My first ever encounter with Crack. It's funny, but quite seriously a problem where this picture was taken. This photo was from 2012, and I took it while on a car ride with my mother through the beautiful New York City. This wasn't just a normal day riding through the City however. We were either on our way to, or coming back from my baseball tournament of the week. During my childhood, from the age of ten up until my graduation from high school, I toughed through a grueling schedule starting in the winter, and usually culminating in a disappointing loss at the end of the fall season. My Summers did not offer me much other than baseball, and for a long time, I absolutely loved it. I was pretty good at it. But these tournaments, in the heart of NYC, proved to be some of the most competitive baseball I've ever witnessed. And I was a part of the show. Luckily for me, we had a Spanish-speaking coach, and his son along with another teammate or two, who would translate all of the sh*t talk that we were hearing.

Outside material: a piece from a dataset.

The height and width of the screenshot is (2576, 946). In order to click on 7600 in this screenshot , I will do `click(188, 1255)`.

To the rest of us, we were all decent ballplayers, but we didn't understand a lick past what we learned whilst picking boogers in our mandatory sixth grade Spanish classes. The vile garbage that these kids were able to get away with saying, mind you these are also twelve year old kids, was just mind blowing. Had we spoken one phrase of theirs in English, we would have immediately been thrown out of the game, and possibly out of the tournament, or even worse, we could have been kicked from the team!

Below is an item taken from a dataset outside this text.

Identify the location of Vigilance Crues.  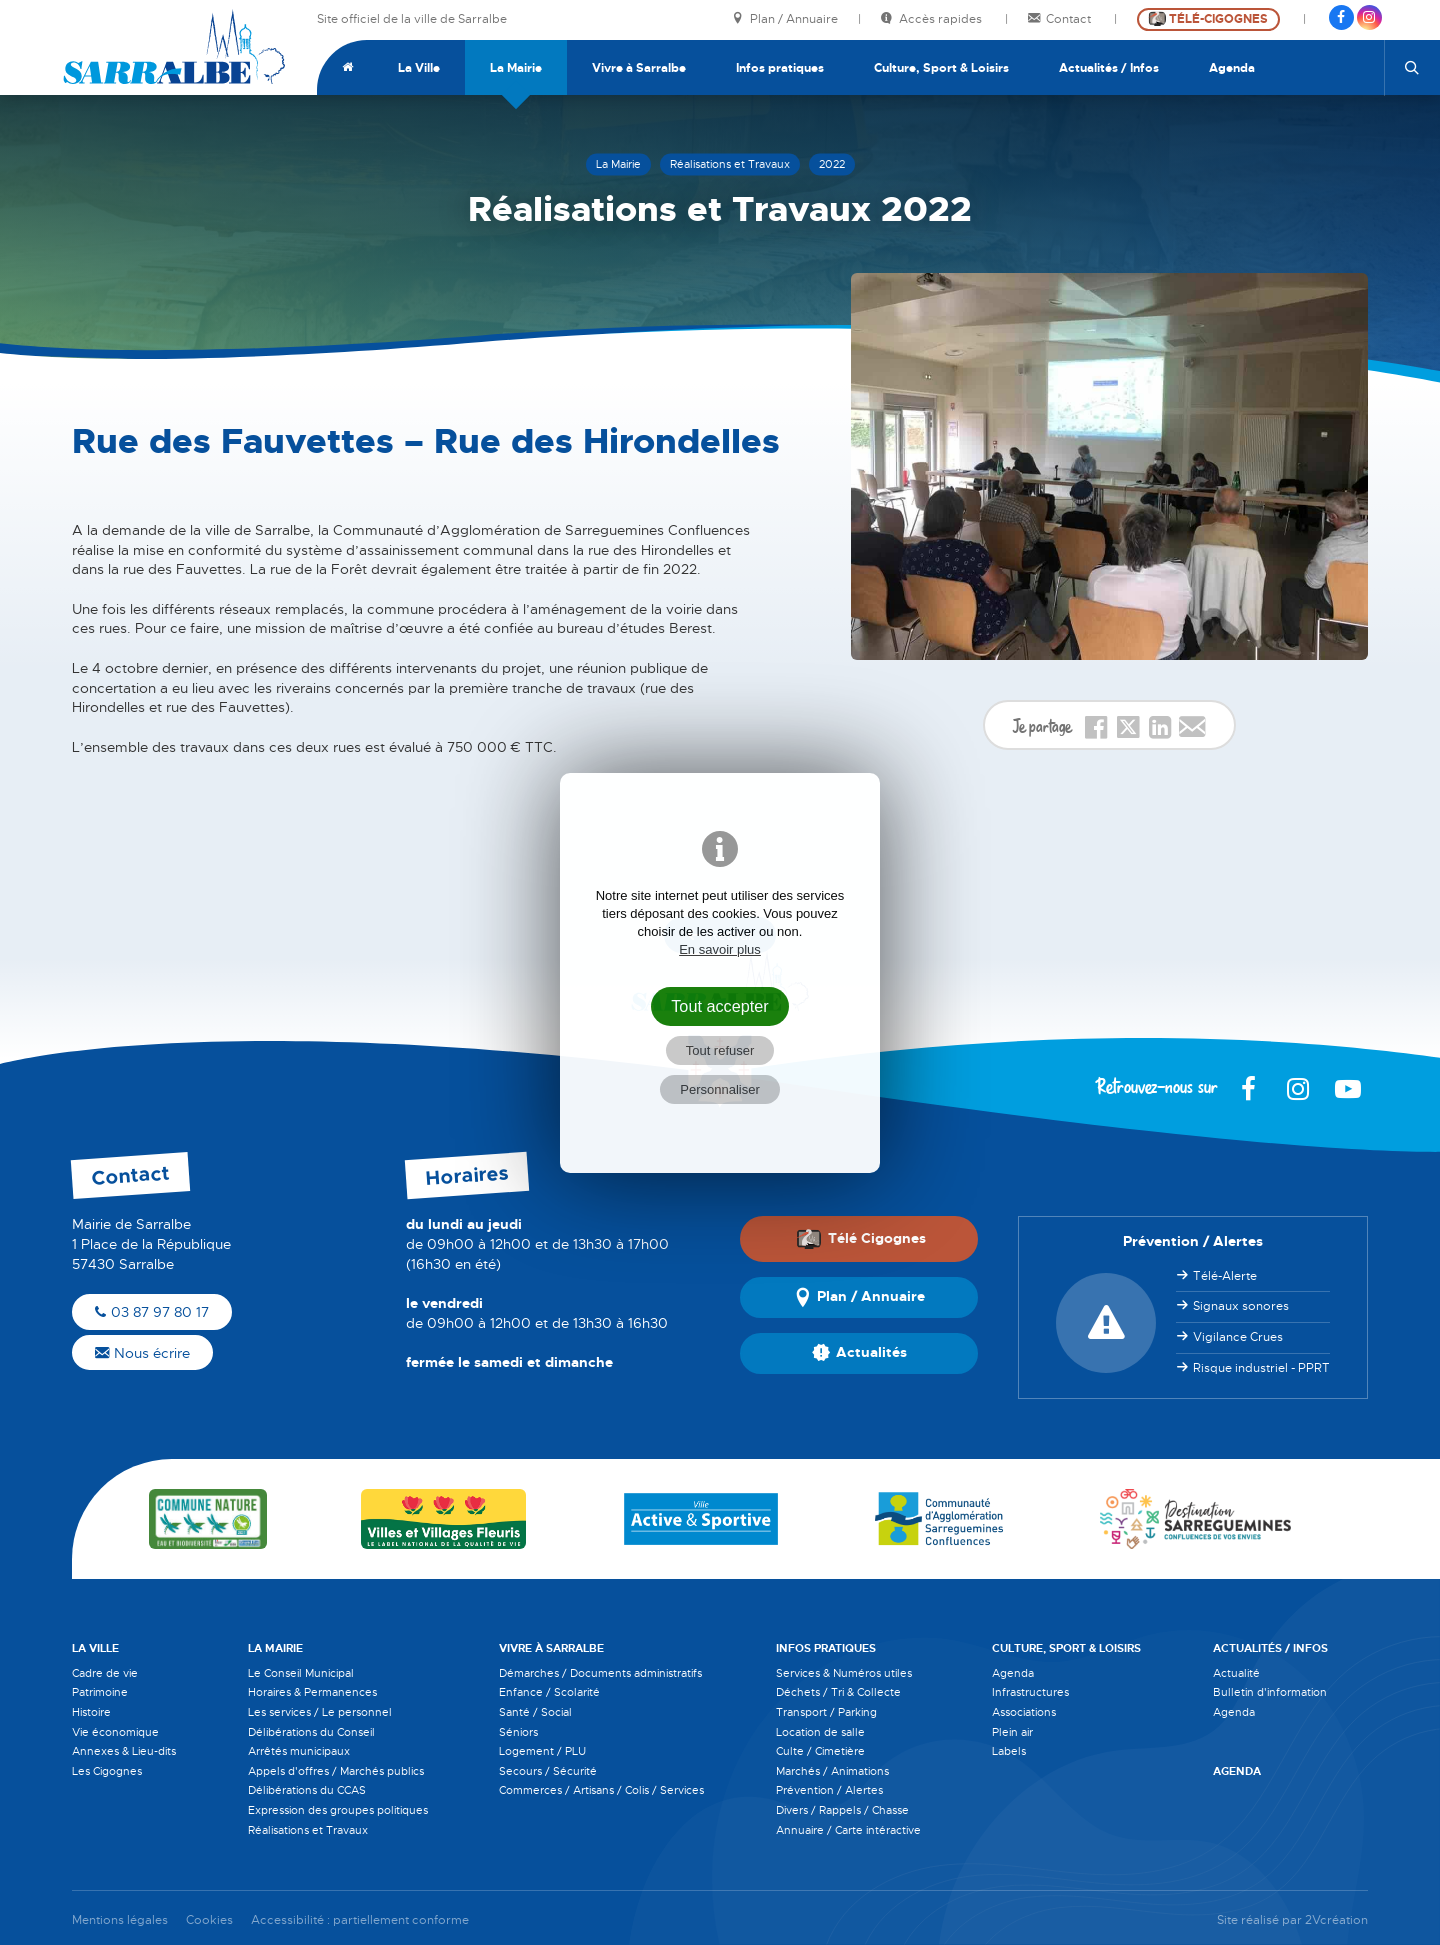
(1238, 1337).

But there was actually a deeper significance, in my opinion, to the madness. As a twelve year old, imagine the horrors that you would have had to go through in order to have learned a phrase such as, "I'll f**k your mom and make her call me daddy". Not only that, but to not have access to the coaching that would dissuade that type of behavior. Now listen, baseball is a mind game, as is almost any sport. Just like in any sort of competition, any edge will be taken if it is allowed to be taken. Baseball players are notorious for pushing the boundaries of the rules of the game, and one of them was exemplified with my situation as a twelve year old. That being said, as long as I can remember, Baseball was supposed to represent "The Gentlemen's Game". That doesn't mean we need to change the sport to suit and tie wearing sleaze bags, but what it does mean, in my opinion, is that the game is supposed to be played with a baseline minimum of respect. Just like in life, I don't mind seeing anyone flaunt the money they've earned, or the achievements that they've accomplished, because they have genuinely worked their ass off to get there, or at a minimum went through the effort to fake it. This exact feeling was expressed in myself when a "twelve year old" who was 5'10 and had to weigh about 170 lbs, stepped up to the plate at this tournament. At the time, I was a pretty good pitcher, and I was confident in my abilities to get anyone out. But this kid would not give in, and I think he only took one ball, so he was swinging all the way. He fouled off a couple, and one of them was a missile sent foul down the first base line. The pitch that everyone was waiting for finally came on a 1-2 count, a cement mixer curveball that hung up like clothes on a rack right in the meat of the strike zone. That ball carried so fast out of the infield that I didn't even want too look back, but I was forced to by my inner conscience when I heard the pang of a car getting whipped by the baseball I held all of 8 seconds ago.
The celebration that ensued was hilarious. The kid jumped up and down, and he bat flipped towards his dugout. As he rounded the bases slowly, making sure to look me in the eye the whole way round, his teammates were chirping loudly. They made fun of everything I could imagine from my skin, to my height, my mom etc. During the trot home, I caught the glimpse of my pitching coach, a former minor league from the Boston Red Sox system who also happened to be our only coach who knew Spanish. He mouthed something along the lines of "F**k These F**king kids", and the fire was started in my gut. All I remember was reaching back for the hardest and filthiest pitches that I could muster, and walking back into that dugout utterly pissed off. The homerun was completely inconsequential, but the feeling inside of me wasn't. I felt completely dominated, and I wanted to just go home.
In reality it was just one game in the middle of summer during my middle school years, but in my head it resides as something much more. I miss the comradery that surrounds that baseball field. The "boys" mentality that picks you up when you're down, so long as you can pick yourself up off the bench. Get involved, and you'll be thrown into the fire, whether you like it or not. Crack is Wack kids, and make sure you don't take that lightly. Be safe, and have a blessed day.